Le briefing de presse organisé le 24 décembre 2024 au Kasaï central, à la faveur d’un voyage d’itinérance du Président de la République, Félix Tshisekedi, aura véritablement marqué les esprits. Pour cause, l’intervention du gouverneur de cette province, Joseph Moïse Kambulu N’konko. En effet, le gouverneur a déclaré devant les caméras de la presse nationale et internationale que tout est prioritaire dans le Kasaï central et que rien n’y est fait. Vérité? Populiste? Ou faute grave?
Cette déclaration à la lisière de l’audace faite par le numéro 1 de l’exécutif provincial a fait le tour des médias et des réseaux sociaux. Elle a été saluée par une partie de l’assistance et forcément par l’Opposition.
Mais seulement, cela n’a pas été vu d’un bon œil par sa propre famille politique. Ce qui est d’autant plus logique car aucun parti, même de l’Opposition, n’accepterait de voir un de ses cadres se livrer publiquement dans une pareille envolée verbale, allant à l’encontre du discours de la famille politique. La même attitude avait coûté à Vital Kamerhe, alors Président de l’Assemblée nationale, son strapontin en 2009.

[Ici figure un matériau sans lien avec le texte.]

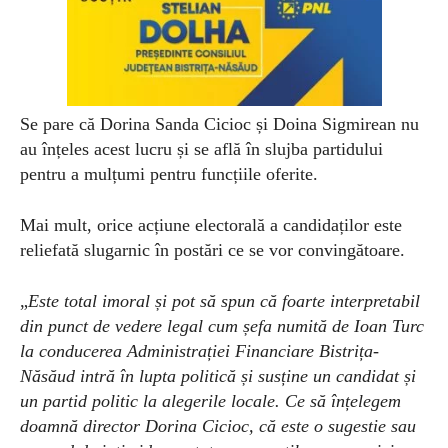
Se pare că Dorina Sanda Cicioc și Doina Sigmirean nu
au înțeles acest lucru și se află în slujba partidului
pentru a mulțumi pentru funcțiile oferite.
Mai mult, orice acțiune electorală a candidaților este
reliefată slugarnic în postări ce se vor convingătoare.
„
Este total imoral și pot să spun că foarte interpretabil
din punct de vedere legal cum șefa numită de Ioan Turc
la conducerea Administrației Financiare Bistrița-
Năsăud intră în lupta politică și susține un candidat și
un partid politic la alegerile locale. Ce să înțelegem
doamnă director Dorina Cicioc, că este o sugestie sau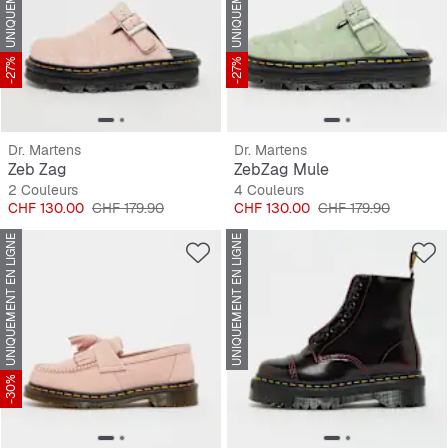
-27%
-27%
Dr. Martens
Dr. Martens
Zeb Zag
ZebZag Mule
2 Couleurs
4 Couleurs
Prix
Prix original
Prix
Prix original
CHF 130.00
CHF 179.90
CHF 130.00
CHF 179.90
UNIQUEMENT EN LIGNE
UNIQUEMENT EN LIGNE
-30%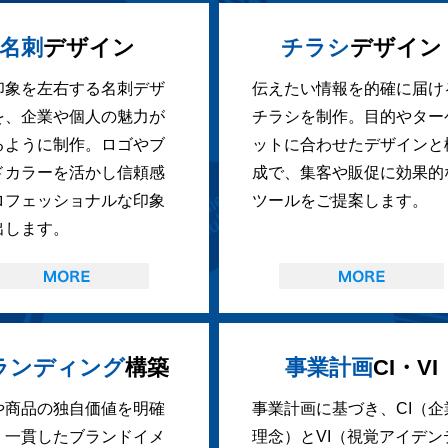
名刺
デザイン
チラシ
デザイン
印象を左右する名刺デザ
伝えたい情報を的確に届け
を、企業や個人の魅力が
チラシを制作。目的やター
るように制作。ロゴやブ
ットに合わせたデザインと
ドカラーを活かし信頼感
成で、集客や販促に効果的
ロフェッショナルな印象
ツールをご提案します。
出します。
ランディング
構築
事業計画
CI・VI
や商品の独自価値を明確
事業計画に基づき、CI（企
、一貫したブランドイメ
理念）とVI（視覚アイデン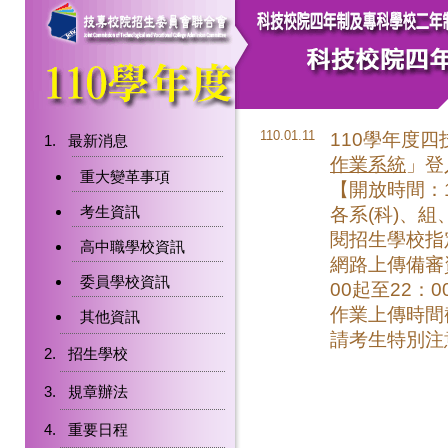
110.01.11
110學年度
最新消息
作業系統
」登
重大變革事項
【開放時間：110.
考生資訊
各系(科)、
閱招生學校指
高中職學校資訊
網路上傳備審資
委員學校資訊
00起至22：
作業上傳時間
其他資訊
請考生特別注
招生學校
規章辦法
重要日程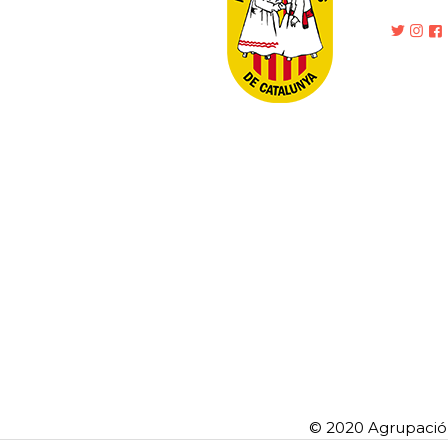
© 2020 Agrupació 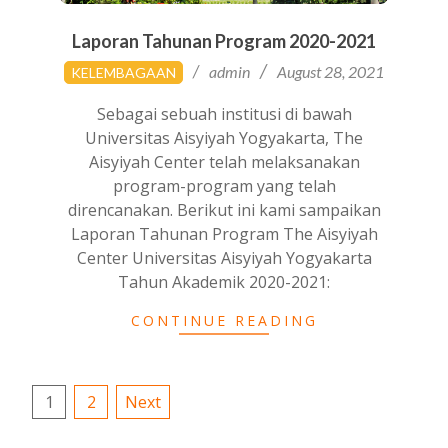
Laporan Tahunan Program 2020-2021
2021-
admin
August 28, 2021
KELEMBAGAAN
08-
28
Sebagai sebuah institusi di bawah
Universitas Aisyiyah Yogyakarta, The
Aisyiyah Center telah melaksanakan
program-program yang telah
direncanakan. Berikut ini kami sampaikan
Laporan Tahunan Program The Aisyiyah
Center Universitas Aisyiyah Yogyakarta
Tahun Akademik 2020-2021:
CONTINUE READING
Posts
1
2
Next
pagination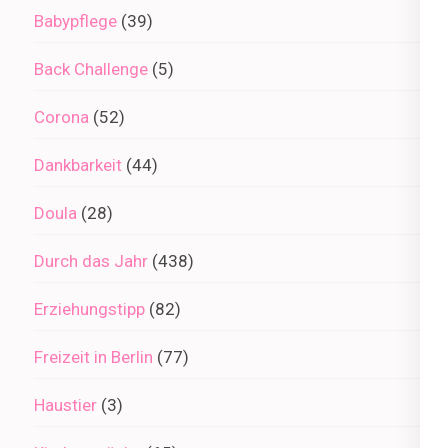
Babypflege
(39)
Back Challenge
(5)
Corona
(52)
Dankbarkeit
(44)
Doula
(28)
Durch das Jahr
(438)
Erziehungstipp
(82)
Freizeit in Berlin
(77)
Haustier
(3)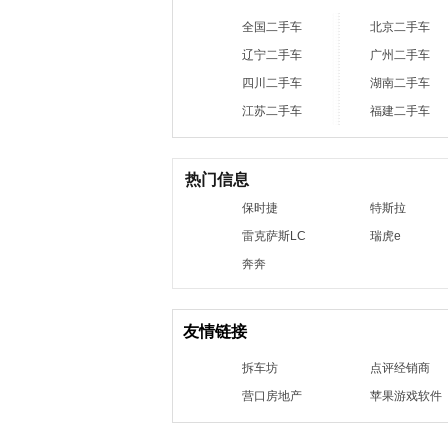
全国二手车
北京二手车
辽宁二手车
广州二手车
四川二手车
湖南二手车
江苏二手车
福建二手车
热门信息
保时捷
特斯拉
雷克萨斯LC
瑞虎e
奔奔
友情链接
拆车坊
点评经销商
营口房地产
苹果游戏软件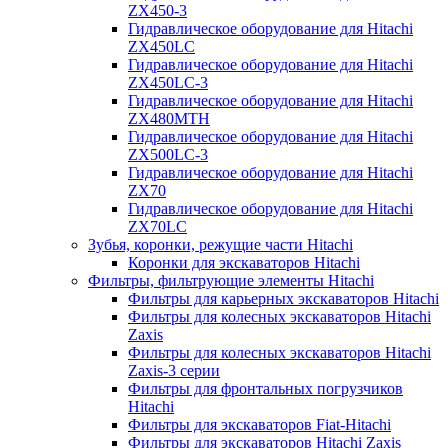
ZX450-3
Гидравлическое оборудование для Hitachi
ZX450LC
Гидравлическое оборудование для Hitachi
ZX450LC-3
Гидравлическое оборудование для Hitachi
ZX480MTH
Гидравлическое оборудование для Hitachi
ZX500LC-3
Гидравлическое оборудование для Hitachi
ZX70
Гидравлическое оборудование для Hitachi
ZX70LC
Зубья, коронки, режущие части Hitachi
Коронки для экскаваторов Hitachi
Фильтры, фильтрующие элементы Hitachi
Фильтры для карьерных экскаваторов Hitachi
Фильтры для колесных экскаваторов Hitachi
Zaxis
Фильтры для колесных экскаваторов Hitachi
Zaxis-3 серии
Фильтры для фронтальных погрузчиков
Hitachi
Фильтры для экскаваторов Fiat-Hitachi
Фильтры для экскаваторов Hitachi Zaxis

Et donc, par la même logique que le jour suit la nuit, Kambulu devrait assumer les conséquences de son choix, encore que quelques jours avant le fameux briefing, il inspectait certains travaux dans sa province. Voilà qui justifie sûrement que le ministre de l’Interieur Jacquemain Shabani ait invité ledit gouverneur à Kinshasa.

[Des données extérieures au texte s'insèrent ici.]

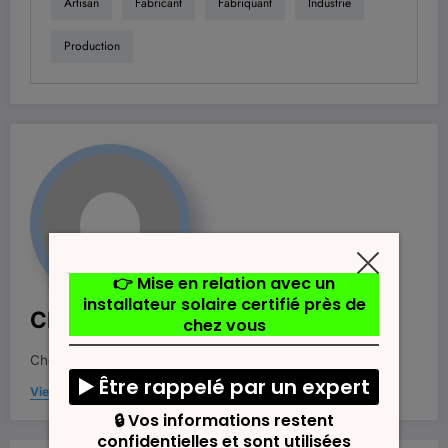
Artisan
Fabricant
Fabriquant
Industrie
Production
Chloe Beaufort
Chercheuse dans le domaine des technologies solaires.
View All Posts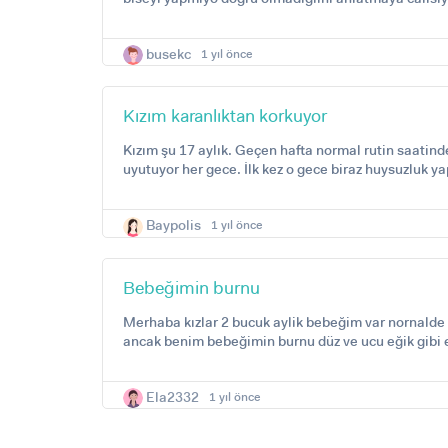
busekc
1 yıl önce
Kızım karanlıktan korkuyor
Kızım şu 17 aylık. Geçen hafta normal rutin saatin
uyutuyor her gece. İlk kez o gece biraz huysuzluk ya
Baypolis
1 yıl önce
Bebeğimin burnu
Merhaba kızlar 2 bucuk aylik bebeğim var nornalde 
ancak benim bebeğimin burnu düz ve ucu eğik gibi e
Ela2332
1 yıl önce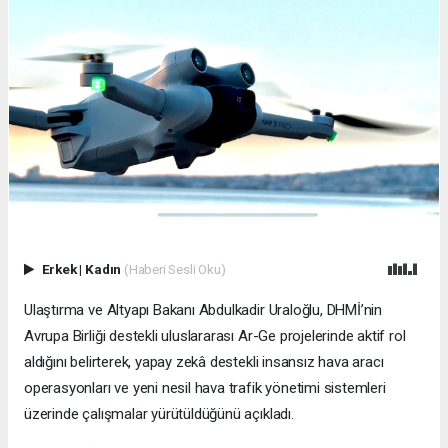
Erkek
|
Kadın
(Haberi Sesli Oku)
Ulaştırma ve Altyapı Bakanı Abdulkadir Uraloğlu, DHMİ’nin
Avrupa Birliği destekli uluslararası Ar-Ge projelerinde aktif rol
aldığını belirterek, yapay zekâ destekli insansız hava aracı
operasyonları ve yeni nesil hava trafik yönetimi sistemleri
üzerinde çalışmalar yürütüldüğünü açıkladı.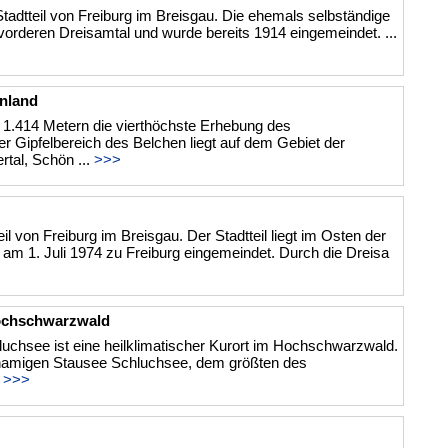
n Stadtteil von Freiburg im Breisgau. Die ehemals selbständige
vorderen Dreisamtal und wurde bereits 1914 eingemeindet. ...
nland
t 1.414 Metern die vierthöchste Erhebung des
 Gipfelbereich des Belchen liegt auf dem Gebiet der
tal, Schön ...
>>>
eil von Freiburg im Breisgau. Der Stadtteil liegt im Osten der
 am 1. Juli 1974 zu Freiburg eingemeindet. Durch die Dreisa
ochschwarzwald
chsee ist eine heilklimatischer Kurort im Hochschwarzwald.
hnamigen Stausee Schluchsee, dem größten des
.
>>>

A Kinshasa, certains dans l’opinion semble pourtant trouver le diable ailleurs. Il pointe du doigt accusateur le Briefing de presse qui serait une tribune pour protéger « le mensonge »! Et par ricochet, ils y trouvent une occasion d’en vouloir au ministre des Médias et porte-parole du gouvernement.
Une question: quelle est réellement sa responsabilité? En toute objectivité, il n’a aucune responsabilité dans les propos et leurs conséquences. Son seul péché est d’avoir conçu le briefing, ce cadre d’échange et surtout de redevabilité entre ceux qui ont entre leur main la gestion de la chose publique et le souverain primaire, à travers les chevaliers de la plume.
Grâce à cela, il a facilité l’accès aux informations sur l’action du gouvernement et d’autres services qui dépendent de l’État. Plus intéressant encore, c’est quasiment tous les médias qui y prennent part. Des grands au plus petits en passant par ceux proches de l’Opposition.
Beaucoup dans l’opinion estiment qu’il est plus juste de faire la part des choses entre le ministre Muyaya et les personnalités publiques qui viennent co-animer le briefing avec lui, selon le besoin. Ces dernières sont chacune prise individuellement responsables de leurs propos,mensonges ou vérités soient-ils, et donc responsables des conséquences qui en découleraient.